Page-level text extractions:
━━━━━━━━━━━━━━━━

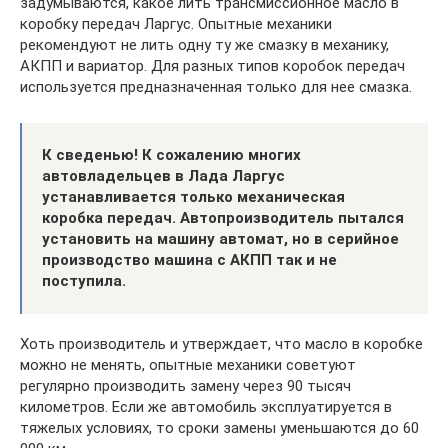
задумываются, какое лить трансмиссионное масло в
коробку передач Ларгус. Опытные механики
рекомендуют не лить одну ту же смазку в механику,
АКПП и вариатор. Для разных типов коробок передач
используется предназначенная только для нее смазка.
К сведенью! К сожалению многих
автовладельцев в Лада Ларгус
устанавливается только механическая
коробка передач. Автопроизводитель пытался
установить на машину автомат, но в серийное
производство машина с АКПП так и не
поступила.
Хоть производитель и утверждает, что масло в коробке
можно не менять, опытные механики советуют
регулярно производить замену через 90 тысяч
километров. Если же автомобиль эксплуатируется в
тяжелых условиях, то сроки замены уменьшаются до 60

━━━━━━━━━━━━━━━━

■ **YOUR ASSIGNMENT**:
Your answer should be only the number of lines, in the entries above, that include "механики".

■ **YOUR RESPONSE**:
2